BYU Broadcasting Jumpstarts Mentored Students in their Careers

January 2018

BYU Broadcasting

BYU Broadcasting’s audio post production team was in a bind. Supervisor Joseph Belliston was out of the office with a brand-new baby, and they needed work done on the station’s new promotional videos. The other supervisor handed the project to BYU student Cayson Renshaw, who’d only been on the job for a few months.

It went so well that when Belliston got back, he delegated the audio for promo videos entirely to Renshaw. “Cayson really started to excel,” Belliston says. “We realized that if you give students responsibility, they progress more quickly. So we started looking into giving more students more responsibility.”

This is just one example of how employment at BYU Broadcasting adds experiential learning to what students are learning in class. Around 300 students work alongside BYU Broadcasting’s 150 or so full-time employees, and they do everything from working the front desk to doing video production.

Belliston himself was once a student employee. In 2006, when he was an undergraduate studying music and audio engineering, he was in Renshaw’s shoes, managing projects for international broadcasts.

“I still feel today that you learn more in a week here than you do in a semester in the classroom,” Belliston says. “I kind of had to learn things on my own, so I’m just trying to be the guy I wish I had when I was a student.” He says that the most rewarding part of his job is watching students take the skills they’ve gained to work at Disney, Pixar, and other notable companies.

For some, BYU Broadcasting serves as a springboard to a career they’re already pursuing. For others, like Renshaw or Mackenzie McCoy, the experience helps them explore career options they previously knew nothing about.

McCoy had been considering television journalism, but when she had to leave behind her previous on-campus job, she took a position with BYU Broadcasting’s promotions team.

Mackenzie McCoy

“I sent in my résumé in the beginning of March, and I didn’t hear back for two weeks,” she says. “So I emailed the human resources person and said, ‘Do you need anything more? I really want to interview here.’ I basically begged. They told me later, ‘What you did to bug us about the position is what you’re going to do in your job—reaching out, following up, and coordinating projects.’”
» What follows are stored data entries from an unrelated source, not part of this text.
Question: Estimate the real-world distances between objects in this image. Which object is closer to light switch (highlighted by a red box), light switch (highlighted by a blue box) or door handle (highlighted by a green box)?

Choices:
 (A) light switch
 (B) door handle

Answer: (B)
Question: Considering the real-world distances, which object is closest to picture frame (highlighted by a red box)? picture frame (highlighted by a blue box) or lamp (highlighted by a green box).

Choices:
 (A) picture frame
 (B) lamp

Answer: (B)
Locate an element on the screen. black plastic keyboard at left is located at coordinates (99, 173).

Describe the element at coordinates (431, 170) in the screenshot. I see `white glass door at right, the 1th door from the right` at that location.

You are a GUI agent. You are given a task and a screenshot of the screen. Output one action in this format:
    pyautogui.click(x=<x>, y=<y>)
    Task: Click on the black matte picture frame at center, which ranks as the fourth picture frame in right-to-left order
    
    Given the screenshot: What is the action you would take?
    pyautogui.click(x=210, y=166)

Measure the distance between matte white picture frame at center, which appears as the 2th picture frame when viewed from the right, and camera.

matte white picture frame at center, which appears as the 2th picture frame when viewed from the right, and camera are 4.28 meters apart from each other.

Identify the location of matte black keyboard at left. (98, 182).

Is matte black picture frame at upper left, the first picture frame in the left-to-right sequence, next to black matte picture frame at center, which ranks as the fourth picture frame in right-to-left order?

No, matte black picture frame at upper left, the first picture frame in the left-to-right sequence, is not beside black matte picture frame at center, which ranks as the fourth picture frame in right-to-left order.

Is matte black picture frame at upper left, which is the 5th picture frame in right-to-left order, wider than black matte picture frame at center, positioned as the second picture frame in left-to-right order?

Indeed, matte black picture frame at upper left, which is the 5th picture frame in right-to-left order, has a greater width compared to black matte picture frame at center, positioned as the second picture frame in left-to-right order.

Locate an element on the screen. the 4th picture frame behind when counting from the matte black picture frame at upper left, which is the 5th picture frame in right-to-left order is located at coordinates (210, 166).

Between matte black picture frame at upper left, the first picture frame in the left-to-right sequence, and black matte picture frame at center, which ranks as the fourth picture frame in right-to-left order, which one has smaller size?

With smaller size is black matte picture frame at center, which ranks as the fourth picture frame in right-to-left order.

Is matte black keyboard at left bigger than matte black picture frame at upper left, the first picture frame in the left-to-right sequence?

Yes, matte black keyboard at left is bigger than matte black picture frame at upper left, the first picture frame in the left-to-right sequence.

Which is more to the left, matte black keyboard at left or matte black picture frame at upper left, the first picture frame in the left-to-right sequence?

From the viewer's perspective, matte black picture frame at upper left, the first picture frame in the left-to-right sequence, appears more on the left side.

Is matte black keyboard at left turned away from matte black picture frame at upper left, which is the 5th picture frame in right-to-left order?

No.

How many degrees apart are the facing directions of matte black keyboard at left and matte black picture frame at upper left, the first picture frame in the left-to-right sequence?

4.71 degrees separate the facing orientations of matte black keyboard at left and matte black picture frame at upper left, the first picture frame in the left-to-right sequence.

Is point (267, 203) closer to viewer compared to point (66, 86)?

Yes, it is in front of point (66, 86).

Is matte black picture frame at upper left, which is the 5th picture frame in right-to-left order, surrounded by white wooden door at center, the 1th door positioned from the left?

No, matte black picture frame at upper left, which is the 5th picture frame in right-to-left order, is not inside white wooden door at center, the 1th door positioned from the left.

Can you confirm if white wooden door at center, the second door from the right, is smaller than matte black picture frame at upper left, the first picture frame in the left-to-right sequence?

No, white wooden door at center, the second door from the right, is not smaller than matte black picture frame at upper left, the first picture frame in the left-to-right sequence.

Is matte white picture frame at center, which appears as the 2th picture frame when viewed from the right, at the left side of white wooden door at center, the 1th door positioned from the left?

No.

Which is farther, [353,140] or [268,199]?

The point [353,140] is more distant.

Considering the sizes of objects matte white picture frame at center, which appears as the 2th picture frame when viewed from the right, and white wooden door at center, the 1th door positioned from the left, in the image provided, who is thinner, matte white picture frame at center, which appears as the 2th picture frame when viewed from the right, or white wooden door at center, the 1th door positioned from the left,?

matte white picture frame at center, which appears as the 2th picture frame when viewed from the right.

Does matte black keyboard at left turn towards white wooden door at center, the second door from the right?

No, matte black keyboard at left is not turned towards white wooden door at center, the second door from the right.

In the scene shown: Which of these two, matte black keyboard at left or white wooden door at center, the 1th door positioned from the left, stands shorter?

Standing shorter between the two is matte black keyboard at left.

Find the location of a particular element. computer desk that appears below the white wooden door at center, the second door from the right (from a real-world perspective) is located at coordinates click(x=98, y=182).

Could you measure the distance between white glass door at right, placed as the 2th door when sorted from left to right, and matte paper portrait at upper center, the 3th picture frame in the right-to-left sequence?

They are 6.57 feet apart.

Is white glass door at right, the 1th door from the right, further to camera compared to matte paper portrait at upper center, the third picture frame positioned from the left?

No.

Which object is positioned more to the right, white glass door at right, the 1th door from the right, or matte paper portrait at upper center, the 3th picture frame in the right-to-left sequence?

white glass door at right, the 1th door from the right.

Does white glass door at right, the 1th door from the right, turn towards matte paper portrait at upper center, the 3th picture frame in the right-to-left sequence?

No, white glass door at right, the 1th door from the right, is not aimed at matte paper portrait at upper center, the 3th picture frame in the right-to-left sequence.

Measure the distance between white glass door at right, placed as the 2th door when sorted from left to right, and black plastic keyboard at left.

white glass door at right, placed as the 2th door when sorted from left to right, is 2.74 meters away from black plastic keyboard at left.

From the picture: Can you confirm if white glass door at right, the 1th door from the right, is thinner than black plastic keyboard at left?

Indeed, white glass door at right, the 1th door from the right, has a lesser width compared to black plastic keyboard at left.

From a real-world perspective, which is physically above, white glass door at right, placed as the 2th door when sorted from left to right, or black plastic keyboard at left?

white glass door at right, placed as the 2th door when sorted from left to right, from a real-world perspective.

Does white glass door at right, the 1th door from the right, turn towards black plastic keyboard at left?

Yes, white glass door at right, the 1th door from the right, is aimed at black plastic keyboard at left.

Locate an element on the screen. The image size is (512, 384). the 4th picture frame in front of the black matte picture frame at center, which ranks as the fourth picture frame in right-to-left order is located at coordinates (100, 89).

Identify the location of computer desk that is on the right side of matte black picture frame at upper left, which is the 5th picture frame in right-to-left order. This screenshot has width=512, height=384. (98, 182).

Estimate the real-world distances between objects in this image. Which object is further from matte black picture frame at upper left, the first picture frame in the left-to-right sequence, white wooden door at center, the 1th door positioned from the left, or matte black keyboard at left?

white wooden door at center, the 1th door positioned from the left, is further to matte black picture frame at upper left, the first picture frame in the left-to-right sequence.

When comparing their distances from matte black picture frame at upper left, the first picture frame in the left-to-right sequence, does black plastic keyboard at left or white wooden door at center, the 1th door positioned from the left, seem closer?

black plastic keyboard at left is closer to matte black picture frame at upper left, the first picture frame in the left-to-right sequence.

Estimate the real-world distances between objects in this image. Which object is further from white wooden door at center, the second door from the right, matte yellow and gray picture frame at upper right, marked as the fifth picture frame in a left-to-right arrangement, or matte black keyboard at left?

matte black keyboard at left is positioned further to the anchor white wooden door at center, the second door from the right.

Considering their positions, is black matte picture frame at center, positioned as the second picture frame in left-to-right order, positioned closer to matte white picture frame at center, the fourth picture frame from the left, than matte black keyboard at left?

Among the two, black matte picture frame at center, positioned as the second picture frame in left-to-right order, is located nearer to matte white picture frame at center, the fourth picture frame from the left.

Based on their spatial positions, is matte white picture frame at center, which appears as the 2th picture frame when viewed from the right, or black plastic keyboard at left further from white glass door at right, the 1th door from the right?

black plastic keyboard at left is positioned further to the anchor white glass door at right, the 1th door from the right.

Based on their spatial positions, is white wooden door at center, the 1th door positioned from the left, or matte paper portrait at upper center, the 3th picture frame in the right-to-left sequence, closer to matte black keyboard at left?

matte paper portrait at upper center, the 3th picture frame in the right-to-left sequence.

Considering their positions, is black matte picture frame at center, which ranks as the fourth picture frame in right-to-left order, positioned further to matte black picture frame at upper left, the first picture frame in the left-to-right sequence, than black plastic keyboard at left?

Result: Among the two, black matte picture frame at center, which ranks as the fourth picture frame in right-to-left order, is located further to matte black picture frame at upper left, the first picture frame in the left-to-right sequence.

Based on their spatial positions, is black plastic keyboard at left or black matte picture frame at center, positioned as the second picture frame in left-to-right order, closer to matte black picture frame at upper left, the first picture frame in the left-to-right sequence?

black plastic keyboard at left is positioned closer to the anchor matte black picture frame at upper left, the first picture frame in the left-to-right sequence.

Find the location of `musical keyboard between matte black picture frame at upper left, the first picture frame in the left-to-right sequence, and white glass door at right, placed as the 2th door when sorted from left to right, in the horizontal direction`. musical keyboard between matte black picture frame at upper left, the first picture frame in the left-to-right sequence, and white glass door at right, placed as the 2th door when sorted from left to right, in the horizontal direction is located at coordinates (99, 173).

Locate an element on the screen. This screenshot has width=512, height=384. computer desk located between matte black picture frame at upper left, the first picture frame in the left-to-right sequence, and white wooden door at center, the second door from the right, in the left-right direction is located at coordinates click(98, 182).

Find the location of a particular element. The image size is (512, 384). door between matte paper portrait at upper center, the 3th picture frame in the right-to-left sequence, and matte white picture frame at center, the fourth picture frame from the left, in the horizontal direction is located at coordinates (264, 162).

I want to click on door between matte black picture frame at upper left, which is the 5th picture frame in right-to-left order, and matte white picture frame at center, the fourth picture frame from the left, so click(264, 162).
McCoy did so well in her new position that she was allowed to work full-time over the summer. When the fall semester came, her managers split her position into two, creating an opportunity for another student employee.

“I work with a lot of really cool mentors,” she says. “A lot of times, we have meetings where I’m the only student in the room. I’m learning and soaking in anything I can.”
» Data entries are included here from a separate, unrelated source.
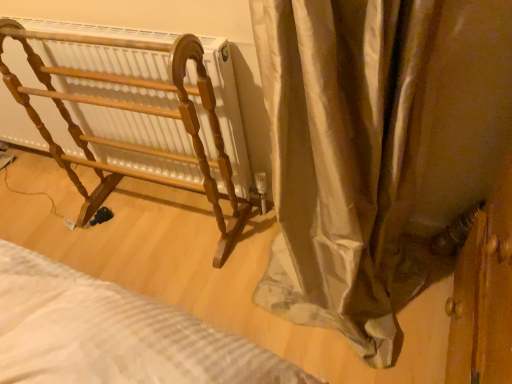 What do you see at coordinates (135, 111) in the screenshot? Image resolution: width=512 pixels, height=384 pixels. I see `wooden rack at left` at bounding box center [135, 111].

Measure the distance between wooden rack at left and camera.

The distance of wooden rack at left from camera is 98.40 centimeters.

Find the location of a particular element. wooden rack at left is located at coordinates point(135,111).

Find the location of a particular element. silky beige curtain at center is located at coordinates (375, 148).

What is the approximate height of silky beige curtain at center?

The height of silky beige curtain at center is 3.32 feet.

What do you see at coordinates (375, 148) in the screenshot?
I see `silky beige curtain at center` at bounding box center [375, 148].

Image resolution: width=512 pixels, height=384 pixels. I want to click on wooden rack at left, so click(135, 111).

Considering the relative positions of wooden rack at left and silky beige curtain at center in the image provided, is wooden rack at left to the left or to the right of silky beige curtain at center?

wooden rack at left is positioned on silky beige curtain at center's left side.

Which is behind, wooden rack at left or silky beige curtain at center?

Positioned behind is wooden rack at left.

Is point (44, 89) closer or farther from the camera than point (343, 204)?

Point (44, 89) is farther from the camera than point (343, 204).

From the picture: From the image's perspective, would you say wooden rack at left is shown under silky beige curtain at center?

Actually, wooden rack at left appears above silky beige curtain at center in the image.

From a real-world perspective, which is physically below, wooden rack at left or silky beige curtain at center?

wooden rack at left.

Is wooden rack at left wider or thinner than silky beige curtain at center?

wooden rack at left is thinner than silky beige curtain at center.

In terms of height, does wooden rack at left look taller or shorter compared to silky beige curtain at center?

In the image, wooden rack at left appears to be shorter than silky beige curtain at center.

Who is bigger, wooden rack at left or silky beige curtain at center?

Bigger between the two is silky beige curtain at center.

Is wooden rack at left located outside silky beige curtain at center?

Yes, wooden rack at left is located beyond the bounds of silky beige curtain at center.

Is wooden rack at left in contact with silky beige curtain at center?

wooden rack at left and silky beige curtain at center are clearly separated.

Is wooden rack at left oriented towards silky beige curtain at center?

No, wooden rack at left is not facing towards silky beige curtain at center.

This screenshot has height=384, width=512. Find the location of `curtain that is below the wooden rack at left (from the image's perspective)`. curtain that is below the wooden rack at left (from the image's perspective) is located at coordinates (375, 148).

Would you say silky beige curtain at center is to the left or to the right of wooden rack at left in the picture?

From the image, it's evident that silky beige curtain at center is to the right of wooden rack at left.

Considering the positions of objects silky beige curtain at center and wooden rack at left in the image provided, who is in front, silky beige curtain at center or wooden rack at left?

silky beige curtain at center.

Is point (340, 124) closer or farther from the camera than point (150, 122)?

Point (340, 124) appears to be closer to the viewer than point (150, 122).

From the image's perspective, is silky beige curtain at center located beneath wooden rack at left?

Yes, from the image's perspective, silky beige curtain at center is beneath wooden rack at left.

From a real-world perspective, is silky beige curtain at center below wooden rack at left?

No, from a real-world perspective, silky beige curtain at center is not beneath wooden rack at left.

Can you confirm if silky beige curtain at center is wider than wooden rack at left?

Yes.

Can you confirm if silky beige curtain at center is shorter than wooden rack at left?

No.

Is silky beige curtain at center bigger or smaller than wooden rack at left?

Considering their sizes, silky beige curtain at center takes up more space than wooden rack at left.

Is silky beige curtain at center not within wooden rack at left?

silky beige curtain at center lies outside wooden rack at left's area.

Are silky beige curtain at center and wooden rack at left far apart?

silky beige curtain at center is actually quite close to wooden rack at left.

Is silky beige curtain at center facing towards wooden rack at left?

No.

The width and height of the screenshot is (512, 384). In the image, there is a silky beige curtain at center. Identify the location of furniture below it (from a real-world perspective). (135, 111).

Image resolution: width=512 pixels, height=384 pixels. Find the location of `furniture on the left of silky beige curtain at center`. furniture on the left of silky beige curtain at center is located at coordinates (135, 111).

Where is `curtain in front of the wooden rack at left`? This screenshot has height=384, width=512. curtain in front of the wooden rack at left is located at coordinates (375, 148).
Renshaw, whose position has given him much greater proficiency with sound-editing software, says he wishes all students could have a similar experience in their respective fields. “I don’t feel like it’s the norm for a lot of students,” he says. “But it’s an incredible opportunity. I’m really grateful that I have the job I do. It has opened my eyes to a whole bunch of options as far as careers go and has made me more capable of doing those things.”